In recent years a comprehensive body of research on computerized adaptive testing (CAT) has been performed. Kingsbury and Zara (1989) refined item selection with a method for content control. Sympson and Hetter (1985) dealt with overexposure, while Revuelta and Ponsoda (1998) treated the subject of underexposure. Eggen and Verschoor (2006) proposed a method for difficulty control.
Still, the process to develop an operational CAT is an expensive and time consuming task. Many items need to be developed and pretested with relatively high accuracy. Data collection from a large sample of test takers is a complex task, while it is crucial to be able to calibrate these test items efficiently and economically (Stout et al. 2003). Item calibration is especially challenging when developing a CAT targeted to multiple school grades (Tomasik et al. 2018), or when the target population is small and participation low. Several rounds of pretesting may be necessary in those cases to arrive at accurate estimates of item characteristics. Unfortunately, a threat of pretesting is that motivational effects can cause disturbances in the estimation process (e.g., Mittelhaëuser et al. 2015).
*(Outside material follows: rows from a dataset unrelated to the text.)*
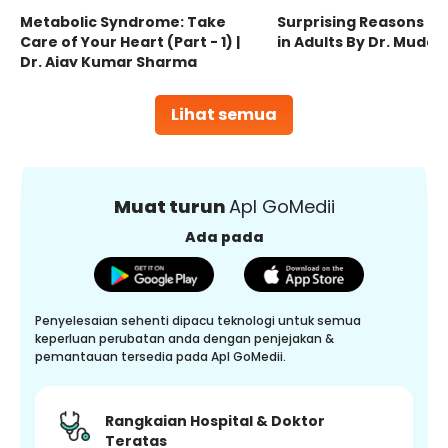
Metabolic Syndrome: Take
Surprising Reasons fo
Care of Your Heart (Part - 1) |
in Adults By Dr. Mudas
Dr. Ajay Kumar Sharma
Lihat semua
Muat turun
Apl GoMedii
Ada pada
Penyelesaian sehenti dipacu teknologi untuk semua
keperluan perubatan anda dengan penjejakan &
pemantauan tersedia pada Apl GoMedii.
Rangkaian Hospital & Doktor
Teratas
There are enough reasons to look for alternative procedures that can be employed to diminish the burden of pretesting for use in digital testing, especially in CAT. In this chapter, strategies for on-line calibration that can replace pretesting entirely, or at least to a certain extent, are evaluated. Ideas of extending a calibrated item pool are not new. They range from extending an existing item pool with a limited number of new items – replenishment – to periodic calibration of all items and persons in real time: on-the-fly calibration. Until recently the latter possibilities were limited by computational potential and infrastructure. But in view of the increased demand for CAT, on-the-fly calibration is drawing attention.
Replenishment Strategies and On-the-Fly Calibration
Replenishment strategies were developed in order to extend existing item pools or replace outdated items. Thus, a precondition for replenishment strategies is that a majority of items have been previously calibrated. Only a relatively small portion of items can be pretested. Test takers will usually take both operational and pretest items, carefully merged, so that they cannot distinguish between the two types. The responses on the pretest items often are not used to estimate the ability of the test takers. This procedure is referred to as seeding. Usually, but not necessarily, responses for the seeding items are collected and only when a certain minimum number of observations has been reached, the item pool will be calibrated off-line. In on-line methods, the seeding items are calibrated regularly in order to optimize the assignment of the seeding items to the test takers, using provisional parameter estimates of those seeding items.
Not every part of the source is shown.